** Opening Supplied information block **
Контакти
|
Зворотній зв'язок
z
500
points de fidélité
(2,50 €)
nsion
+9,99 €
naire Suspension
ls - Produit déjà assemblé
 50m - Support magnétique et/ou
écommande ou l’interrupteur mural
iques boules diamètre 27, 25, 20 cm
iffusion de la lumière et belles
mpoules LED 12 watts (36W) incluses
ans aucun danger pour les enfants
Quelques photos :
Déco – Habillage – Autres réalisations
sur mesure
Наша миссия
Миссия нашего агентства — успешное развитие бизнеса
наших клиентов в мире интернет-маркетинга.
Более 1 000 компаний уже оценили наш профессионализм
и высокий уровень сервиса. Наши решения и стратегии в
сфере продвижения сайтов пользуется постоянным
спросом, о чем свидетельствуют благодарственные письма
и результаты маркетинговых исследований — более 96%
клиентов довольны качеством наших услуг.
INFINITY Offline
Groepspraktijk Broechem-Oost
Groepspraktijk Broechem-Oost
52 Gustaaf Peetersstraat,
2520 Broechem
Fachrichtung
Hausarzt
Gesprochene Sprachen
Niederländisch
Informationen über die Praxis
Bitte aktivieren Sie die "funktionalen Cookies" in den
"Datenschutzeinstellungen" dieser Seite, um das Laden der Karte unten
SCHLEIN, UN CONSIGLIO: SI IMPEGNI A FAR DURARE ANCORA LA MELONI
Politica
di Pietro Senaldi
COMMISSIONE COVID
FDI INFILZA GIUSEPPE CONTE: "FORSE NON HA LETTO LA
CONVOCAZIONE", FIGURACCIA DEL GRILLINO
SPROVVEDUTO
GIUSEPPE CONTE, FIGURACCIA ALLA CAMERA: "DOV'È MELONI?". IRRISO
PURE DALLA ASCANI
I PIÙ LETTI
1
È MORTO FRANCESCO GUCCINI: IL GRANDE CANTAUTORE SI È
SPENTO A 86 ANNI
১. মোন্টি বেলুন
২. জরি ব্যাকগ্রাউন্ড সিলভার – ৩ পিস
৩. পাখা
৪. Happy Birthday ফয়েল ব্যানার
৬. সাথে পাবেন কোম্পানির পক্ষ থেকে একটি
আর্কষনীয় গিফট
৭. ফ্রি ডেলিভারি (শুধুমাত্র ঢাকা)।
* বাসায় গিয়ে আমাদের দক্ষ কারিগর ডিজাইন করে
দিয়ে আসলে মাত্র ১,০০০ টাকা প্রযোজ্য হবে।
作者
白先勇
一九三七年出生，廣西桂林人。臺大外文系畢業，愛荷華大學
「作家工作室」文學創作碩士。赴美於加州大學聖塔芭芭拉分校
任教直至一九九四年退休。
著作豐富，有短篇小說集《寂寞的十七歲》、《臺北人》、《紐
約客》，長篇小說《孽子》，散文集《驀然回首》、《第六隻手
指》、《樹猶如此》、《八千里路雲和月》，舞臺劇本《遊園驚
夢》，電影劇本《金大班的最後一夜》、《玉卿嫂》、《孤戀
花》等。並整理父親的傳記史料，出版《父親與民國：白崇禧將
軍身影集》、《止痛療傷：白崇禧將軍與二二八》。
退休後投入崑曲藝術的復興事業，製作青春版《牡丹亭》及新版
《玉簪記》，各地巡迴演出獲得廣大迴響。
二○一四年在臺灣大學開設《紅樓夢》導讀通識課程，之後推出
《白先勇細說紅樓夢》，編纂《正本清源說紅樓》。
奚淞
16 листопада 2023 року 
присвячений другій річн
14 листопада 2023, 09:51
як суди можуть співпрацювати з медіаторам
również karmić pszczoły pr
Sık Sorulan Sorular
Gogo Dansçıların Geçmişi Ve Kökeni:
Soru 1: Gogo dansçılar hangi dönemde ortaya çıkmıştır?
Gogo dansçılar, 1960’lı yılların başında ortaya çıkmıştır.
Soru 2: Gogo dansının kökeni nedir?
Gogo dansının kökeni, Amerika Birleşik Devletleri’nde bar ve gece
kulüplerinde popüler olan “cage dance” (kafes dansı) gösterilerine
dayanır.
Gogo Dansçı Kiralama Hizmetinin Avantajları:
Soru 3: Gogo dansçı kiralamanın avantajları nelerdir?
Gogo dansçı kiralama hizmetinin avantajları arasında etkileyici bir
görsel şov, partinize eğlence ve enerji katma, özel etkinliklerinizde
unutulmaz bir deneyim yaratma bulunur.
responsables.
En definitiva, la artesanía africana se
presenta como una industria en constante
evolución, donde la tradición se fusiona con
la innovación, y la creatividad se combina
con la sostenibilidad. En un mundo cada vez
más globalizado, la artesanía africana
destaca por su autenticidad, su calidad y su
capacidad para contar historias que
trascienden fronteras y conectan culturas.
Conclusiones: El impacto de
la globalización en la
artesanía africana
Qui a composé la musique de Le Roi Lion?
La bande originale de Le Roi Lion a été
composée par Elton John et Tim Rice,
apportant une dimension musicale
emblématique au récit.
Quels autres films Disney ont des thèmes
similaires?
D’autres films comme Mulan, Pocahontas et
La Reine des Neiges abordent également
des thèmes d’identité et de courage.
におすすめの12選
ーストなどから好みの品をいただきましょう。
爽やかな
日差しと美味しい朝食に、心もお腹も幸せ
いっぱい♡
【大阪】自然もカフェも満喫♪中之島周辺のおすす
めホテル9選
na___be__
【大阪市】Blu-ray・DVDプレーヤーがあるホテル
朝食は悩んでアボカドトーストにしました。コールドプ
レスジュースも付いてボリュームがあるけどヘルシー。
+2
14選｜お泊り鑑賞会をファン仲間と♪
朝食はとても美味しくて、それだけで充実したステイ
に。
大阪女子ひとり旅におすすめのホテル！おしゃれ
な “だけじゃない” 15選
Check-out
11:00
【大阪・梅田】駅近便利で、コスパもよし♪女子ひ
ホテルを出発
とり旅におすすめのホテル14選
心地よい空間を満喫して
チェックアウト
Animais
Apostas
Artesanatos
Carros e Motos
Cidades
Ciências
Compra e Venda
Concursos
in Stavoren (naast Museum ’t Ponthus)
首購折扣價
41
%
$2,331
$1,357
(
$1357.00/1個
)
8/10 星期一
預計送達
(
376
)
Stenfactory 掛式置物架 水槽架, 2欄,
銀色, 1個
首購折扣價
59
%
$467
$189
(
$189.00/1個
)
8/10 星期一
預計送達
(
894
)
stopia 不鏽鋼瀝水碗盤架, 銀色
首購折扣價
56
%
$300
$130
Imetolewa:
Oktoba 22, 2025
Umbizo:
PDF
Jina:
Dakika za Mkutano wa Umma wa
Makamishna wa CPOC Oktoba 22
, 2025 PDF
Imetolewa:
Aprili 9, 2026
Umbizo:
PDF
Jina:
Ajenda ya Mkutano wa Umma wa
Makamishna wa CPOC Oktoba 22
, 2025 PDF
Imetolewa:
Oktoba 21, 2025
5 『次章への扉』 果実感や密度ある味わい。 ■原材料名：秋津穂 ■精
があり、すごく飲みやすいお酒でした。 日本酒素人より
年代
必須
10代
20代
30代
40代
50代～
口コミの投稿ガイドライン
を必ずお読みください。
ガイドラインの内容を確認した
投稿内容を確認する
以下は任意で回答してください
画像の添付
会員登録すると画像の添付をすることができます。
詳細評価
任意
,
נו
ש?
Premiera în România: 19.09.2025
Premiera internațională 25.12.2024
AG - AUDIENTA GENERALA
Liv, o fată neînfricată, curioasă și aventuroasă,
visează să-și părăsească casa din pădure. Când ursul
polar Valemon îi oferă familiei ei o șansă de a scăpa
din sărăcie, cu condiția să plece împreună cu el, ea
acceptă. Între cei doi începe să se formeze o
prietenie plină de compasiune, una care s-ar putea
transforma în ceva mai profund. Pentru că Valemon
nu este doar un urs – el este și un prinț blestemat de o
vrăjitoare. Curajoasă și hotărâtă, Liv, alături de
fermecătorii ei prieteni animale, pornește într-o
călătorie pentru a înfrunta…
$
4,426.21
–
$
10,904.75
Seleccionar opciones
** Closing Supplied information block **
• [Assignment] Look above for the line with "Oktoba 21, 2025" and the line with "acceptă. Între cei doi începe să se formeze o". Retype those two lines and every line between them exactly, adding nothing.

• [Task solution]
Oktoba 21, 2025
5 『次章への扉』 果実感や密度ある味わい。 ■原材料名：秋津穂 ■精
があり、すごく飲みやすいお酒でした。 日本酒素人より
年代
必須
10代
20代
30代
40代
50代～
口コミの投稿ガイドライン
を必ずお読みください。
ガイドラインの内容を確認した
投稿内容を確認する
以下は任意で回答してください
画像の添付
会員登録すると画像の添付をすることができます。
詳細評価
任意
,
נו
ש?
Premiera în România: 19.09.2025
Premiera internațională 25.12.2024
AG - AUDIENTA GENERALA
Liv, o fată neînfricată, curioasă și aventuroasă,
visează să-și părăsească casa din pădure. Când ursul
polar Valemon îi oferă familiei ei o șansă de a scăpa
din sărăcie, cu condiția să plece împreună cu el, ea
acceptă. Între cei doi începe să se formeze o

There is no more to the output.